Reopening Optimism in China Amid Global Stock Gloom
Wall Street fell sharply earlier this week, and Australia and New Zealand fared badly in the markets too. But as they did, a light of financial hope shone out of the Chinese market as they announced changes to international travel rules.
US CB consumer confidence for June fell to the lowest since 2013. The Dow Jones Industrial Average fell 1.56%, S&P 500 slashed 2%, and Nasdaq shed 2.98%.
Tina Teng, Market Analyst at CMC Markets UK suggested that was as a result of “rising rates and surging inflation deteriorated the household outlook, pointing to softening demands.” She added: “This bleak economic backdrop sparked a renewed recession fear-led selloff in the US stocks, with the growth sectors leading the losses.”
The US Conference Board consumer confidence for June printed at 98.7, down from 103.2 in May. That’s at its lowest read since 2013, and suggests that households are under pressure, and spending less due to a not so positive economic outlook.
But elsewhere, China have further eased the quarantine policy for international travellers, and that has fuelled the market in Asia. They’ve reduced the period of quarantine significantly, mainly by half down to a week, but in some cases even more as international arrivals sometimes faced ‘hard quarantines’ of up to 21 days.
Tina Teng was balanced in her view of the news, and said: “In addition [to the eased quarantine policy], the commodity prices rebounded on China’s reopening optimism, with crude oil jumping 2%, and natural gas up 0.12%. However, the rebound in the energy prices again added to the inflationary worries, sending the broad equity futures lower.”
But the markets reacted well to the announcement, with Hong Kong’s Hang Seng index swinging from a loss to a gain of 0.8 per cent. And China’s CSI 300 index of Shanghai- and Shenzhen-listed stocks went up by nearly 1 per cent.
With China’s political and financial capitals raising over recent weeks, there was some more good news in Europe. The Stoxx 50 are up by 0.29%, the FTSE 100 up 0.90% and the DAX up by 0.35%. The CAC 40 was also up, by 0.64%.
“Crude oil prices rose on China’s easing policy of Covid restrictions,” Tina Teng said. “The country reduced the quarantine time by half for international travellers, which boosted the demands outlooks. With OPEC + reluctant to further increase the Cartel’s output, the undersupply issues outweighed recession fears amid the upcoming summer season in the northern hemisphere.”
Sean Stein, head of the American Chamber of Commerce in Shanghai reacted to the news with cautious optimism. He said: “The State Council’s decision is a positive step to help restart cross-border business travel. For this measure to be truly effective, however, we need more international flights and greater capacity on those flights.” He added: ”We also need local governments to implement the State Council’s decision with alacrity.”

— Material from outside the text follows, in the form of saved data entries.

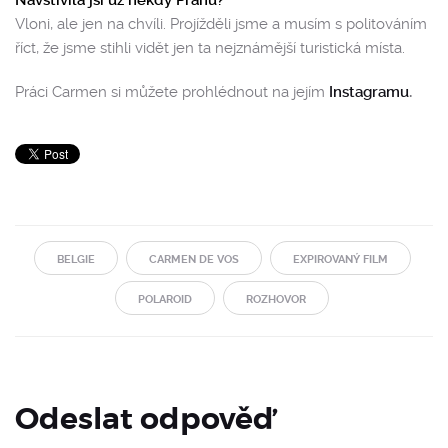
Vloni, ale jen na chvíli. Projížděli jsme a musím s politováním
říct, že jsme stihli vidět jen ta nejznámější turistická místa.
Práci Carmen si můžete prohlédnout na jejím
Instagramu
.
BELGIE
CARMEN DE VOS
EXPIROVANÝ FILM
POLAROID
ROZHOVOR
Odeslat odpověď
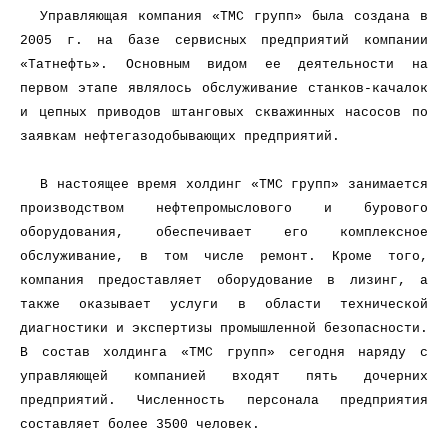
Управляющая компания «ТМС групп» была создана в
2005 г. на базе сервисных предприятий компании
«Татнефть». Основным видом ее деятельности на
первом этапе являлось обслуживание станков-качалок
и цепных приводов штанговых скважинных насосов по
заявкам нефтегазодобывающих предприятий.
В настоящее время холдинг «ТМС групп» занимается
производством нефтепромыслового и бурового
оборудования, обеспечивает его комплексное
обслуживание, в том числе ремонт. Кроме того,
компания предоставляет оборудование в лизинг, а
также оказывает услуги в области технической
диагностики и экспертизы промышленной безопасности.
В состав холдинга «ТМС групп» сегодня наряду с
управляющей компанией входят пять дочерних
предприятий. Численность персонала предприятия
составляет более 3500 человек.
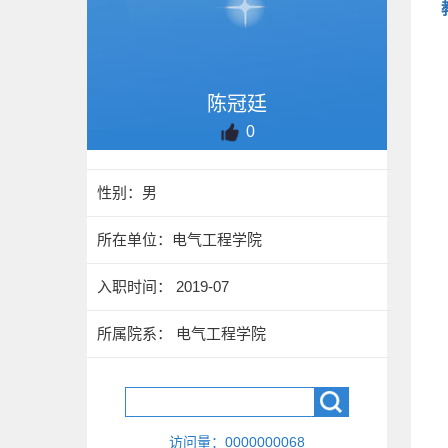
陈冠廷
0
性别：男
所在单位：电气工程学院
入职时间： 2019-07
所属院系： 电气工程学院
访问量：
0000000068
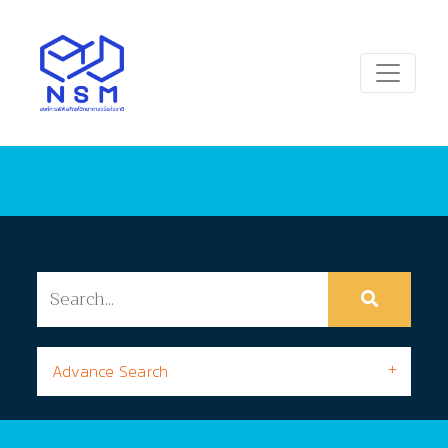
Advance Search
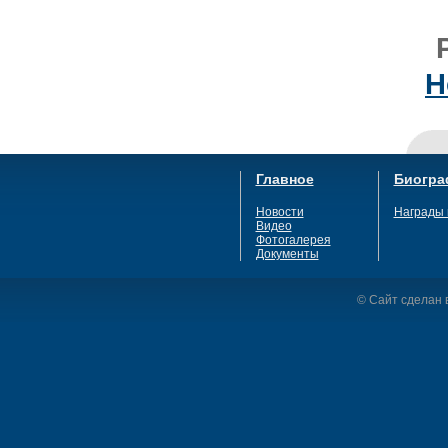
Н
Главное
Биогра
Новости
Награды 
Видео
Фотогалерея
Документы
© Сайт сделан в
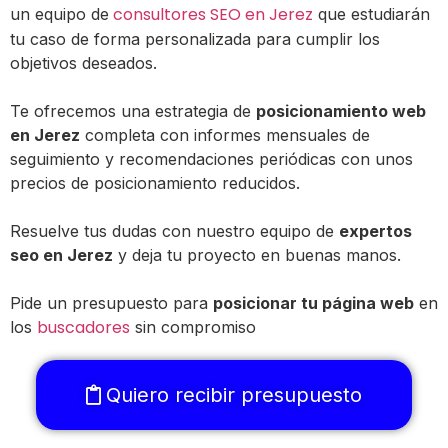
consultores SEO en Jerez
un equipo de
que estudiarán
tu caso de forma personalizada para cumplir los
objetivos deseados.
Te ofrecemos una estrategia de
posicionamiento web
en Jerez
completa con informes mensuales de
seguimiento y recomendaciones periódicas con unos
precios de posicionamiento reducidos.
Resuelve tus dudas con nuestro equipo de
expertos
seo en Jerez
y deja tu proyecto en buenas manos.
Pide un presupuesto para
posicionar tu página web
en
buscadores
los
sin compromiso
Quiero recibir presupuesto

And Head of the European Chamber of Commerce Joerg Wuttke, welcomed the move, by saying it was a step in the right direction. He also added that he expected restrictions to continue in to 2023. He said: “China cannot open its borders completely due to relatively low vaccination rates,” Wuttke said. “This, in conjunction with a slow introduction of mRNA vaccines, means that China may have to maintain a restricted immigration policy beyond the summer of 2023.”
It’ll be interesting to see if these comments have any further effect on the Chinese markets.